→ **WORK TO COMPLETE**
What you return must match the records character for character.

→ **RECORDS**
^^^^^^^^

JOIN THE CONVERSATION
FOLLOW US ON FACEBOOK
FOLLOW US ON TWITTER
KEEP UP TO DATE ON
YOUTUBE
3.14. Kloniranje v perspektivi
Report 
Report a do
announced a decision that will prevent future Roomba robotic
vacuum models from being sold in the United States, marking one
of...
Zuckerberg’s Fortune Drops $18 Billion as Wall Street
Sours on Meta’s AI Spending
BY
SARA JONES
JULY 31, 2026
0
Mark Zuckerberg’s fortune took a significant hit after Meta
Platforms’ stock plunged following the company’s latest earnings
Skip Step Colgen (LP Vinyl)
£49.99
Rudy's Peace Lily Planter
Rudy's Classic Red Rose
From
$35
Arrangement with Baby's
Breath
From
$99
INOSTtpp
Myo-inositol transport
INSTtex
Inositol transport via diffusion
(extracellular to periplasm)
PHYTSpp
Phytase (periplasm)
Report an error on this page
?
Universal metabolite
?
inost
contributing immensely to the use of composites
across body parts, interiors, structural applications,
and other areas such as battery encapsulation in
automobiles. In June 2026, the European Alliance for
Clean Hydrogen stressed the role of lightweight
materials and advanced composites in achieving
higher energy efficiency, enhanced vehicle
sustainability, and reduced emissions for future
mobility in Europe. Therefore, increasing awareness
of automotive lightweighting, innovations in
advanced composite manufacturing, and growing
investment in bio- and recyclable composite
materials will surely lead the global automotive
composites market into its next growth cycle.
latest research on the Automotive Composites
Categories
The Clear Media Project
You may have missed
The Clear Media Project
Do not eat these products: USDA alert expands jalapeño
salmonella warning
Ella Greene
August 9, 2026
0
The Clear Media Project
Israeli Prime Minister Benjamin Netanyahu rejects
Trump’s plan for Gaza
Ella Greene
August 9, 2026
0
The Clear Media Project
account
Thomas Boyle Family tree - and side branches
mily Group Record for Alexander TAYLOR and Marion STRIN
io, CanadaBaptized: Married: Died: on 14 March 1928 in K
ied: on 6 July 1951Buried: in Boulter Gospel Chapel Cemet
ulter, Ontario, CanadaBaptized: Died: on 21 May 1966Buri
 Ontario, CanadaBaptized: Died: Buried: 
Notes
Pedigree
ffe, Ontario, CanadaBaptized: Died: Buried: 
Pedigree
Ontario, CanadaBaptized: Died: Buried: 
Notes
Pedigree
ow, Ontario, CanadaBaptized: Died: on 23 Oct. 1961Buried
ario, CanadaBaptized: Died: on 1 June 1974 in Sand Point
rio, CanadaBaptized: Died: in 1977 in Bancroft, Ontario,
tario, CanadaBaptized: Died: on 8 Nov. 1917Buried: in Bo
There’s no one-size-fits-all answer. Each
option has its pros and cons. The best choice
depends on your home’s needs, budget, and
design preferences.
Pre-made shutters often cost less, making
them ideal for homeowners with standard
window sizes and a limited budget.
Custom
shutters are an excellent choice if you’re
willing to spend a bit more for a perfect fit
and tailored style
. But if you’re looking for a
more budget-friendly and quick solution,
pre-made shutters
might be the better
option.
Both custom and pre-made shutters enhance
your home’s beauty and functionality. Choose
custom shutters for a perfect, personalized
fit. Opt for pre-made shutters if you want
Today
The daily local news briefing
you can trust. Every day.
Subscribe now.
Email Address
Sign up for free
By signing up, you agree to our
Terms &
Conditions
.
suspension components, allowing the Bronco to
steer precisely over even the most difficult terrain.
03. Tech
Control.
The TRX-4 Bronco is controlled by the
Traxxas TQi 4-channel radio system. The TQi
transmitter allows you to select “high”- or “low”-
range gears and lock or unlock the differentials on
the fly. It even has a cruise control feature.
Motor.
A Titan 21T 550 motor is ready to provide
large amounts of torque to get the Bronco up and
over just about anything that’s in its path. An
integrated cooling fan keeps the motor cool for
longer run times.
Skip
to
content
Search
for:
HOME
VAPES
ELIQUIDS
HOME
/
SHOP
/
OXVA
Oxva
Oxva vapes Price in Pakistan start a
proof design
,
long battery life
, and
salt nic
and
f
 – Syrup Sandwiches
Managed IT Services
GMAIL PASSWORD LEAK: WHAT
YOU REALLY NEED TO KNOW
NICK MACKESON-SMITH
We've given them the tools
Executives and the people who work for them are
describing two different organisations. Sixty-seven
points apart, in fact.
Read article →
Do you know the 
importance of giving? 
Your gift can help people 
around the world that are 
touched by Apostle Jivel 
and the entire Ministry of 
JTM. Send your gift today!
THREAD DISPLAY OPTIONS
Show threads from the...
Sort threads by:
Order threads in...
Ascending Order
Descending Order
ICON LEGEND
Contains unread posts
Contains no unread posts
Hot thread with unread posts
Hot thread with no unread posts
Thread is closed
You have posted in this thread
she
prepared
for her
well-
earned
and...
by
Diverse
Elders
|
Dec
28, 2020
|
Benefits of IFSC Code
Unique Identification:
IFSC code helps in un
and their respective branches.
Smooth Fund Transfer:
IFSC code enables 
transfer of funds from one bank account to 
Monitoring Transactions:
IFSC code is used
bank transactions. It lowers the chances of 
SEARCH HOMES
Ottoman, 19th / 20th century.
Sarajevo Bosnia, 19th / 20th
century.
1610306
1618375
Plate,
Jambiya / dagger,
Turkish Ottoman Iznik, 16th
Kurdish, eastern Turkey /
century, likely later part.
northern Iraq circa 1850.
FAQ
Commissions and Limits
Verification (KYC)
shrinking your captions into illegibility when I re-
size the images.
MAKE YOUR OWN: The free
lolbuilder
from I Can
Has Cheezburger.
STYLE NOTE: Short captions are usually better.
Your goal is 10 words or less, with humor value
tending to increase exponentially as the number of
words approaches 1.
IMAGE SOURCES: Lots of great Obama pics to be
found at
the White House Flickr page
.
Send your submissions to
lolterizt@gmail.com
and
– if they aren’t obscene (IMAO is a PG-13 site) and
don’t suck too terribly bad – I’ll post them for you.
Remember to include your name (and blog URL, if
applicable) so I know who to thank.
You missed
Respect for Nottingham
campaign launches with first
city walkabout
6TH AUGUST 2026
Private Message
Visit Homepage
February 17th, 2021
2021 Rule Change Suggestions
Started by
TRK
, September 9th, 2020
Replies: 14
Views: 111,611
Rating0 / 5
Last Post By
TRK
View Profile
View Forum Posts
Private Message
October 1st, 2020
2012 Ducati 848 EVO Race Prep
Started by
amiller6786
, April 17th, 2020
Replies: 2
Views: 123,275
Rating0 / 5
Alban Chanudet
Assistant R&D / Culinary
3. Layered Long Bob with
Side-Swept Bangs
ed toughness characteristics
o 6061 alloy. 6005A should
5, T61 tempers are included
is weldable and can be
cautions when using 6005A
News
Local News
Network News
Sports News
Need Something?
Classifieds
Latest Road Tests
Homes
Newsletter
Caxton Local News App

^^^^^^^^

→ **TASK ANSWER**
JOIN THE CONVERSATION
FOLLOW US ON FACEBOOK
FOLLOW US ON TWITTER
KEEP UP TO DATE ON
YOUTUBE
3.14. Kloniranje v perspektivi
Report 
Report a do
announced a decision that will prevent future Roomba robotic
vacuum models from being sold in the United States, marking one
of...
Zuckerberg’s Fortune Drops $18 Billion as Wall Street
Sours on Meta’s AI Spending
BY
SARA JONES
JULY 31, 2026
0
Mark Zuckerberg’s fortune took a significant hit after Meta
Platforms’ stock plunged following the company’s latest earnings
Skip Step Colgen (LP Vinyl)
£49.99
Rudy's Peace Lily Planter
Rudy's Classic Red Rose
From
$35
Arrangement with Baby's
Breath
From
$99
INOSTtpp
Myo-inositol transport
INSTtex
Inositol transport via diffusion
(extracellular to periplasm)
PHYTSpp
Phytase (periplasm)
Report an error on this page
?
Universal metabolite
?
inost
contributing immensely to the use of composites
across body parts, interiors, structural applications,
and other areas such as battery encapsulation in
automobiles. In June 2026, the European Alliance for
Clean Hydrogen stressed the role of lightweight
materials and advanced composites in achieving
higher energy efficiency, enhanced vehicle
sustainability, and reduced emissions for future
mobility in Europe. Therefore, increasing awareness
of automotive lightweighting, innovations in
advanced composite manufacturing, and growing
investment in bio- and recyclable composite
materials will surely lead the global automotive
composites market into its next growth cycle.
latest research on the Automotive Composites
Categories
The Clear Media Project
You may have missed
The Clear Media Project
Do not eat these products: USDA alert expands jalapeño
salmonella warning
Ella Greene
August 9, 2026
0
The Clear Media Project
Israeli Prime Minister Benjamin Netanyahu rejects
Trump’s plan for Gaza
Ella Greene
August 9, 2026
0
The Clear Media Project
account
Thomas Boyle Family tree - and side branches
mily Group Record for Alexander TAYLOR and Marion STRIN
io, CanadaBaptized: Married: Died: on 14 March 1928 in K
ied: on 6 July 1951Buried: in Boulter Gospel Chapel Cemet
ulter, Ontario, CanadaBaptized: Died: on 21 May 1966Buri
 Ontario, CanadaBaptized: Died: Buried: 
Notes
Pedigree
ffe, Ontario, CanadaBaptized: Died: Buried: 
Pedigree
Ontario, CanadaBaptized: Died: Buried: 
Notes
Pedigree
ow, Ontario, CanadaBaptized: Died: on 23 Oct. 1961Buried
ario, CanadaBaptized: Died: on 1 June 1974 in Sand Point
rio, CanadaBaptized: Died: in 1977 in Bancroft, Ontario,
tario, CanadaBaptized: Died: on 8 Nov. 1917Buried: in Bo
There’s no one-size-fits-all answer. Each
option has its pros and cons. The best choice
depends on your home’s needs, budget, and
design preferences.
Pre-made shutters often cost less, making
them ideal for homeowners with standard
window sizes and a limited budget.
Custom
shutters are an excellent choice if you’re
willing to spend a bit more for a perfect fit
and tailored style
. But if you’re looking for a
more budget-friendly and quick solution,
pre-made shutters
might be the better
option.
Both custom and pre-made shutters enhance
your home’s beauty and functionality. Choose
custom shutters for a perfect, personalized
fit. Opt for pre-made shutters if you want
Today
The daily local news briefing
you can trust. Every day.
Subscribe now.
Email Address
Sign up for free
By signing up, you agree to our
Terms &
Conditions
.
suspension components, allowing the Bronco to
steer precisely over even the most difficult terrain.
03. Tech
Control.
The TRX-4 Bronco is controlled by the
Traxxas TQi 4-channel radio system. The TQi
transmitter allows you to select “high”- or “low”-
range gears and lock or unlock the differentials on
the fly. It even has a cruise control feature.
Motor.
A Titan 21T 550 motor is ready to provide
large amounts of torque to get the Bronco up and
over just about anything that’s in its path. An
integrated cooling fan keeps the motor cool for
longer run times.
Skip
to
content
Search
for:
HOME
VAPES
ELIQUIDS
HOME
/
SHOP
/
OXVA
Oxva
Oxva vapes Price in Pakistan start a
proof design
,
long battery life
, and
salt nic
and
f
 – Syrup Sandwiches
Managed IT Services
GMAIL PASSWORD LEAK: WHAT
YOU REALLY NEED TO KNOW
NICK MACKESON-SMITH
We've given them the tools
Executives and the people who work for them are
describing two different organisations. Sixty-seven
points apart, in fact.
Read article →
Do you know the 
importance of giving? 
Your gift can help people 
around the world that are 
touched by Apostle Jivel 
and the entire Ministry of 
JTM. Send your gift today!
THREAD DISPLAY OPTIONS
Show threads from the...
Sort threads by:
Order threads in...
Ascending Order
Descending Order
ICON LEGEND
Contains unread posts
Contains no unread posts
Hot thread with unread posts
Hot thread with no unread posts
Thread is closed
You have posted in this thread
she
prepared
for her
well-
earned
and...
by
Diverse
Elders
|
Dec
28, 2020
|
Benefits of IFSC Code
Unique Identification:
IFSC code helps in un
and their respective branches.
Smooth Fund Transfer:
IFSC code enables 
transfer of funds from one bank account to 
Monitoring Transactions:
IFSC code is used
bank transactions. It lowers the chances of 
SEARCH HOMES
Ottoman, 19th / 20th century.
Sarajevo Bosnia, 19th / 20th
century.
1610306
1618375
Plate,
Jambiya / dagger,
Turkish Ottoman Iznik, 16th
Kurdish, eastern Turkey /
century, likely later part.
northern Iraq circa 1850.
FAQ
Commissions and Limits
Verification (KYC)
shrinking your captions into illegibility when I re-
size the images.
MAKE YOUR OWN: The free
lolbuilder
from I Can
Has Cheezburger.
STYLE NOTE: Short captions are usually better.
Your goal is 10 words or less, with humor value
tending to increase exponentially as the number of
words approaches 1.
IMAGE SOURCES: Lots of great Obama pics to be
found at
the White House Flickr page
.
Send your submissions to
lolterizt@gmail.com
and
– if they aren’t obscene (IMAO is a PG-13 site) and
don’t suck too terribly bad – I’ll post them for you.
Remember to include your name (and blog URL, if
applicable) so I know who to thank.
You missed
Respect for Nottingham
campaign launches with first
city walkabout
6TH AUGUST 2026
Private Message
Visit Homepage
February 17th, 2021
2021 Rule Change Suggestions
Started by
TRK
, September 9th, 2020
Replies: 14
Views: 111,611
Rating0 / 5
Last Post By
TRK
View Profile
View Forum Posts
Private Message
October 1st, 2020
2012 Ducati 848 EVO Race Prep
Started by
amiller6786
, April 17th, 2020
Replies: 2
Views: 123,275
Rating0 / 5
Alban Chanudet
Assistant R&D / Culinary
3. Layered Long Bob with
Side-Swept Bangs
ed toughness characteristics
o 6061 alloy. 6005A should
5, T61 tempers are included
is weldable and can be
cautions when using 6005A
News
Local News
Network News
Sports News
Need Something?
Classifieds
Latest Road Tests
Homes
Newsletter
Caxton Local News App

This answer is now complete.